Environmental groups including the Wilderness Society have raised serious concerns over approved seismic testing in the Bight for later this year, over fears marine life is at risk.
“Seismic testing is deadly for marine life and can impact all levels of the food chain from the very base, from killing zooplankton more than a kilometre away, to deafening whales,” said Wilderness Society South Australia Director Peter Owen.
Mr Doman said measures in place during the survery would mitigate risks however. “The measures are deemed to be practicable and adequate to mitigate any risks to marine life, and will also provide a valuable opportunity to observe the behavioural responses of the species if they are present,” he said.
“The oil and gas industry is committed to ensuring our operations are based on the best available science, and we are a major supporter of ongoing research on the marine environment.”

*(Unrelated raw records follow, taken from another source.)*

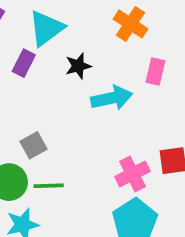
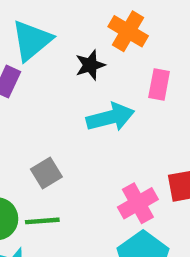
black star: (78, 66) -> (90, 65), moved
gray square: (33, 145) -> (46, 173), moved

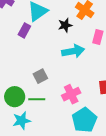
pink cross: (138, 203) -> (71, 94), moved

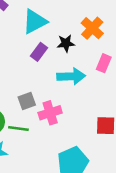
purple rectangle: (24, 30) -> (39, 52), moved
pink cross: (71, 94) -> (50, 113), moved

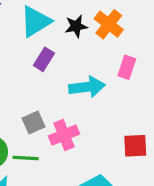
black star: (66, 43) -> (76, 26), moved

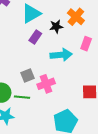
black star: (76, 26) -> (56, 26), moved

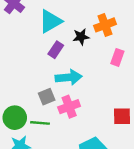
orange cross: (76, 17) -> (105, 25), turned 30
cyan arrow: (61, 55) -> (69, 77), moved

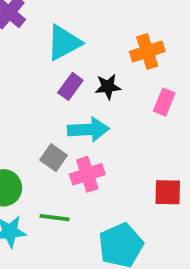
black star: (81, 37) -> (108, 87), moved
gray square: (47, 97) -> (53, 158), turned -35
green line: (40, 123) -> (55, 218), moved

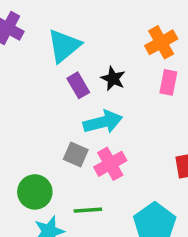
orange cross: (147, 52) -> (161, 42), moved
purple rectangle: (70, 86) -> (78, 85), turned -55
black star: (108, 87) -> (113, 79), turned -30

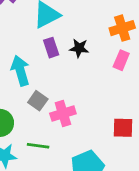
black star: (113, 79) -> (79, 48), turned -30
cyan arrow: (103, 122) -> (20, 71), moved, turned -104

Successful oil exploration in the Great Australian Bight could see the creation of more than 2,000 jobs in South Australia and generate over $7 billion in average annual tax revenue to Federal and State governments over the next four decades, according to a study by ACIL Allen Consulting.
Mr Doman said the benefits of this activity would be widely spread, including in key regional centres such as Port Lincoln and Ceduna, where onshore facilities and services are likely to be based.
“Successful development could also address a significant decline in Australia’s oil production over the last 10 years. We now import over 80% of the oil we use,” he said.
The APPEA said claims of environmental harm from offshore oil and gas activity are not borne out by “decades of safe, sustainable exploration and development in Australian waters.”
According to the body, fisheries in regions that host oil and gas activities continue to be some of the most productive in Australia.
“Likewise, there is no evidence of whales being harmed. In fact, whale populations are increasing significantly, including in areas with long-standing oil and gas operations,” said Mr Doman.
The APPEA does admit recent studies have shown a limited, short term impact of seismic surveys on plankton, but said there is no evidence to suggest lasting or regional impacts.
“Neither whales nor tuna are expected to be in the area during the survey period, but it is recognised that there is the possibility of they may enter the area earlier than expected,” said Mr Doman.
“We acknowledge there are many in the community with questions and concerns, and some who outright oppose all oil and gas development.
“We’re confident once South Australians focus on the strong track record of our industry and the significant benefits that flow from our activity, support for exploration will grow.
“We remain committed to responding to genuine questions and concerns and countering the scaremongering.”